--- Data to process ---
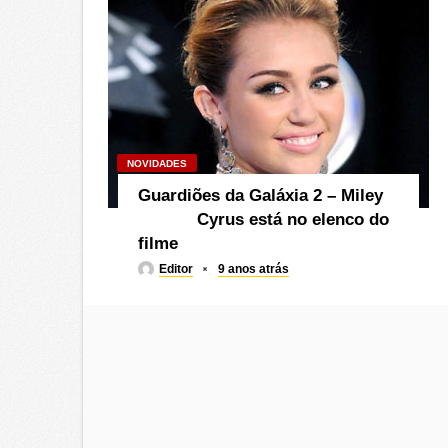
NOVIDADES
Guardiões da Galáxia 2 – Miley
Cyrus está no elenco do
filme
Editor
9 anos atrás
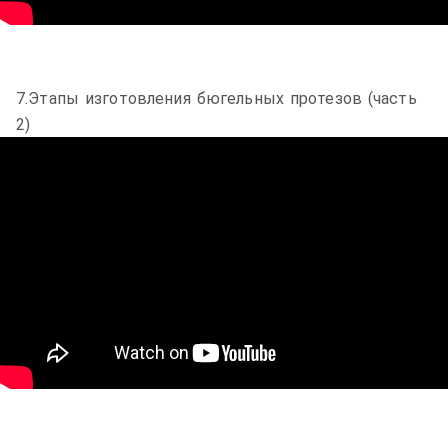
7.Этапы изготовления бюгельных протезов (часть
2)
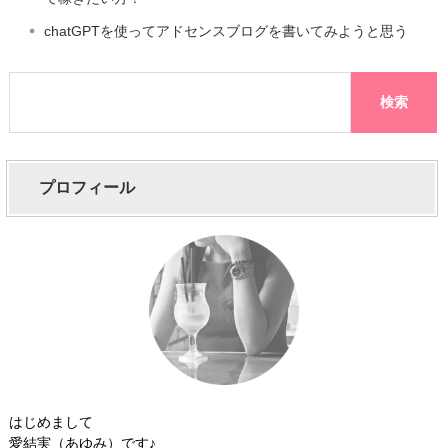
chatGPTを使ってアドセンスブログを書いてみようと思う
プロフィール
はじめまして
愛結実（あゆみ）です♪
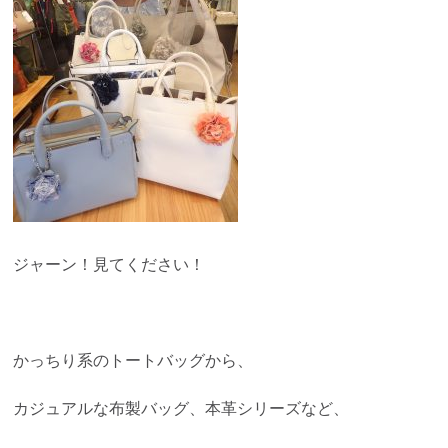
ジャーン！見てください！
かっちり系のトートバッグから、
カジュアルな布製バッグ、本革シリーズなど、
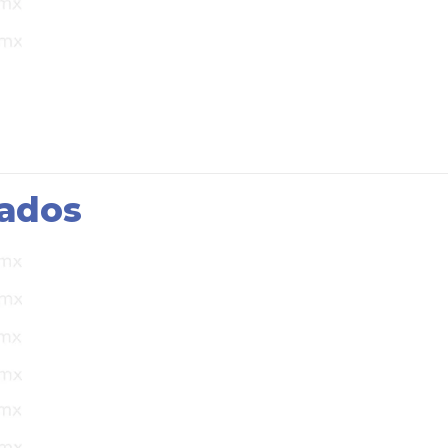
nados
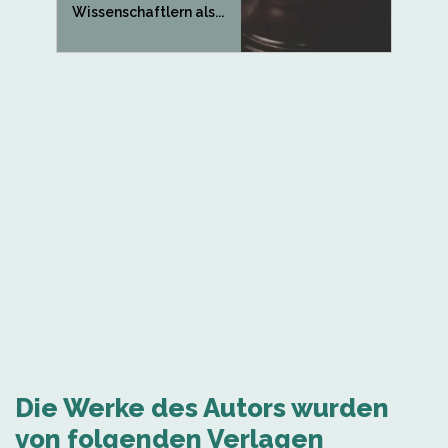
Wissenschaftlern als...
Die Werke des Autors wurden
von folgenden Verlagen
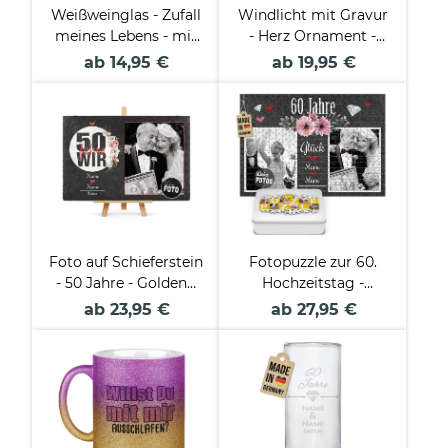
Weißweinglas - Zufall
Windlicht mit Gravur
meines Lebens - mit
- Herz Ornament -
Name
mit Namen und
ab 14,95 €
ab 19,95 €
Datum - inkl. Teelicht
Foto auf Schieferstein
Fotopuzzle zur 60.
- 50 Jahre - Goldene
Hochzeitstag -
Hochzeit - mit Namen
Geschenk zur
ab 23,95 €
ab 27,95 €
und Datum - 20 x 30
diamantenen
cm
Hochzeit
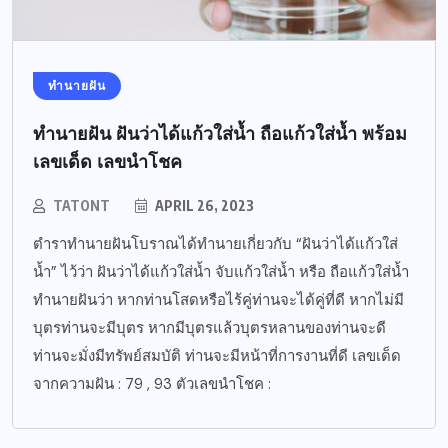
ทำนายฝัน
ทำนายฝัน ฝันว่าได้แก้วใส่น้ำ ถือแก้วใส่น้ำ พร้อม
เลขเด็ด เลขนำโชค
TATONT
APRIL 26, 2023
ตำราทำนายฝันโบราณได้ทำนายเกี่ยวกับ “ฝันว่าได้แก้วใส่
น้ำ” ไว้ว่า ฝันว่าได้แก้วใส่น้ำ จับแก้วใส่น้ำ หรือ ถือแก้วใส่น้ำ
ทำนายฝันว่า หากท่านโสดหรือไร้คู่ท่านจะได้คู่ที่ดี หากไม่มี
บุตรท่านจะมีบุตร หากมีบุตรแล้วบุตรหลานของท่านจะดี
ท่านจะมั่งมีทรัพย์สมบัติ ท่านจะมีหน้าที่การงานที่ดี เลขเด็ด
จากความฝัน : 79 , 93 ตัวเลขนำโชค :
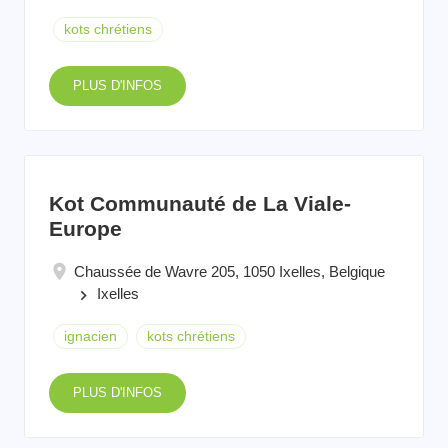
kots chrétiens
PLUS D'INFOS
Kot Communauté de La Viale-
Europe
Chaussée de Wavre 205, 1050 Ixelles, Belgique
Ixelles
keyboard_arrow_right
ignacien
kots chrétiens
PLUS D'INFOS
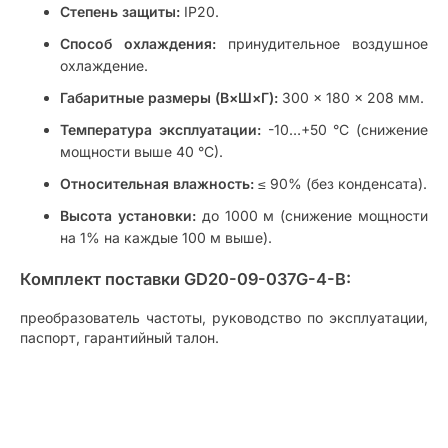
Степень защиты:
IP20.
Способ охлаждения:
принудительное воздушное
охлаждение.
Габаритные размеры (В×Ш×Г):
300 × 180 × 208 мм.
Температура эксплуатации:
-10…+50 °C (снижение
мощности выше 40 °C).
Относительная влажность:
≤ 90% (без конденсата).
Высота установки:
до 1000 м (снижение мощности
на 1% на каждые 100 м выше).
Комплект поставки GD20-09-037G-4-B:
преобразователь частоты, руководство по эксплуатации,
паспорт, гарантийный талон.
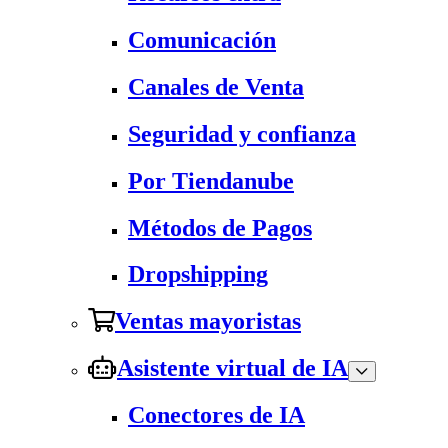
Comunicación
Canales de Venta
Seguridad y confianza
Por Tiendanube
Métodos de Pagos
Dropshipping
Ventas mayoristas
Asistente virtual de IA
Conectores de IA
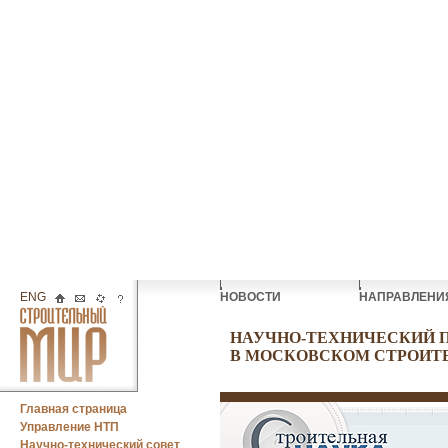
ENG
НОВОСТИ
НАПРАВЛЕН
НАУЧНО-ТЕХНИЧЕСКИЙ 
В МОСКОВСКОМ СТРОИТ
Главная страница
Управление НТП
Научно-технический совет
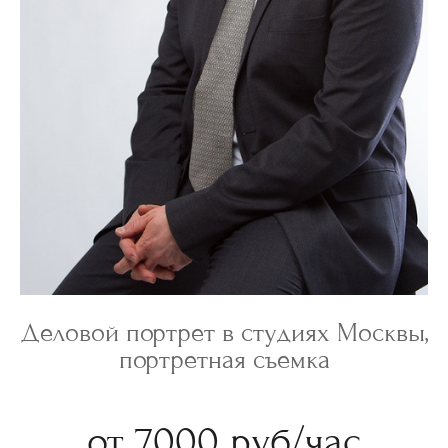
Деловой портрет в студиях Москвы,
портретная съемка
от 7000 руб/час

--- Problem statement ---
In the lines above, find each one with "านจะม" and list it.

--- Result ---
บุตรท่านจะมีบุตร หากมีบุตรแล้วบุตรหลานของท่านจะดี
ท่านจะมั่งมีทรัพย์สมบัติ ท่านจะมีหน้าที่การงานที่ดี เลขเด็ด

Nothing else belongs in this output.